Wenn der Klimakompressor 34 während einer CC-CV Ladung der Batterie 20 eingeschaltet wird, benötigt dieser kurzfristig einen Strom von beispielsweise 50 A. Dieser Strom kann nicht allein vom Lademodul 33 bereitgestellt werden, sondern muss auch vom Batteriesystem 30 geliefert werden, wodurch der Ladestrom einbricht. Dieser Einbruch wird grundsätzlich vom Hauptsteuergerät des Kraftfahrzeugs 32 erkannt und an einen Regler des Lademoduls 33 gemeldet, worauf der Regler des Lademoduls 33 über eine Erhöhung der Ladespannung gegensteuert, was jedoch entweder eine Batteriezelle 21 beschädigen kann, in welcher der Zellspannungswert einen vorbestimmten Zellspannungsschwellenwert überschreitet, oder zu einer unkontrollierten Abschaltung der Batterie 20 durch die Batteriemanagementeinheit führt.

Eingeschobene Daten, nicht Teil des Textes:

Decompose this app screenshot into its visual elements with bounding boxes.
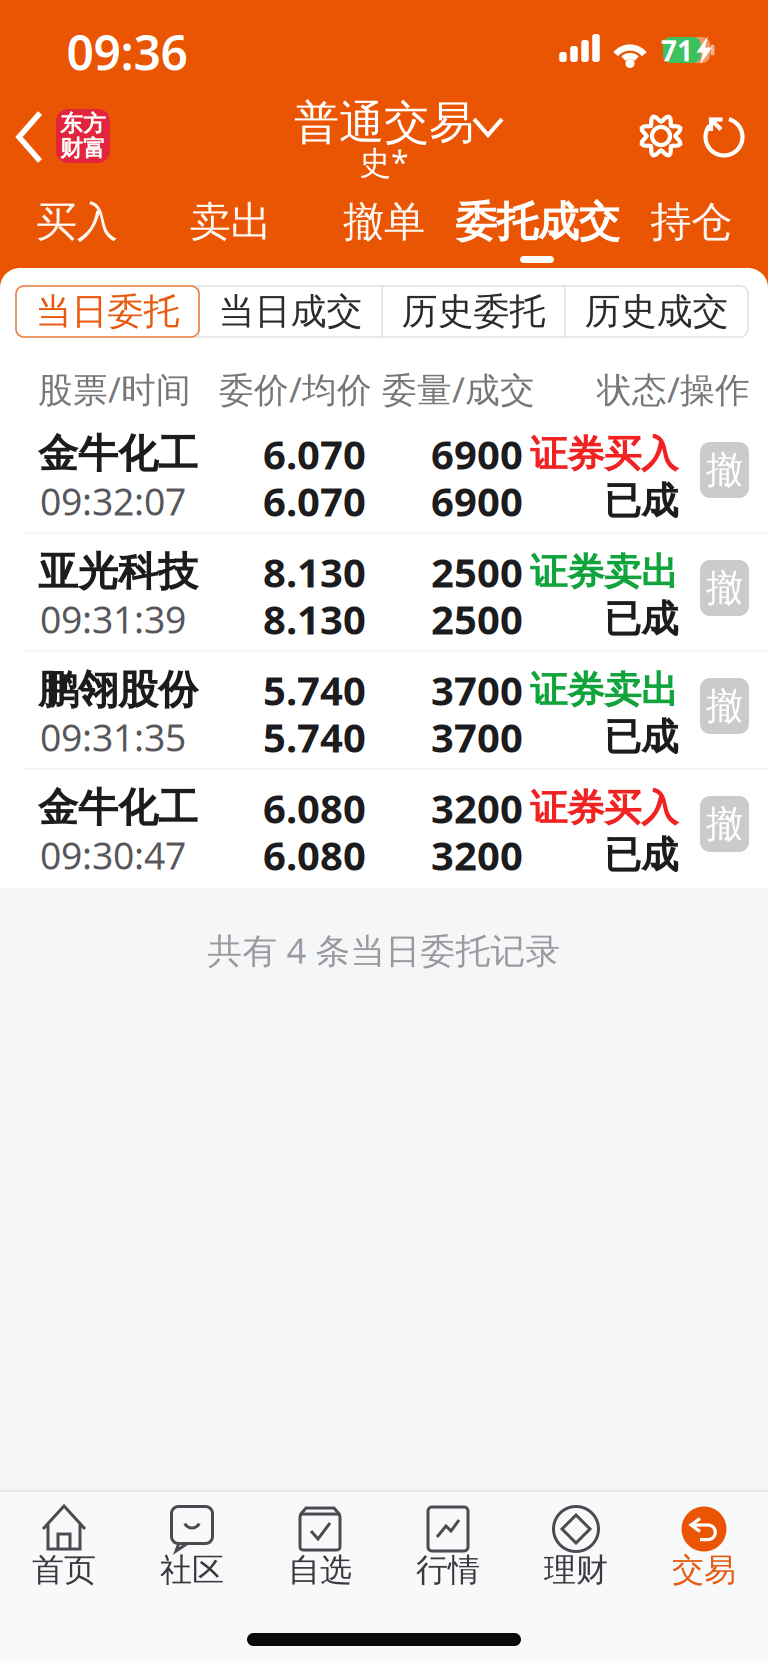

Daher schaltet das Hauptsteuergerät des erfindungsgemäßen Kraftfahrzeugs 32 den Klimakompressor 34 stattdessen nicht ein, wenn der von der
Batteriemanagementeinheit des erfindungsgemäßen Batteriesystems 30 an das Hauptsteuergerät des Kraftfahrzeugs 32 gesendete maximale Zellspannungswert innerhalb der Batterie 20 einen vorbestimmten Zellspannungsschwellenwert überschreitet.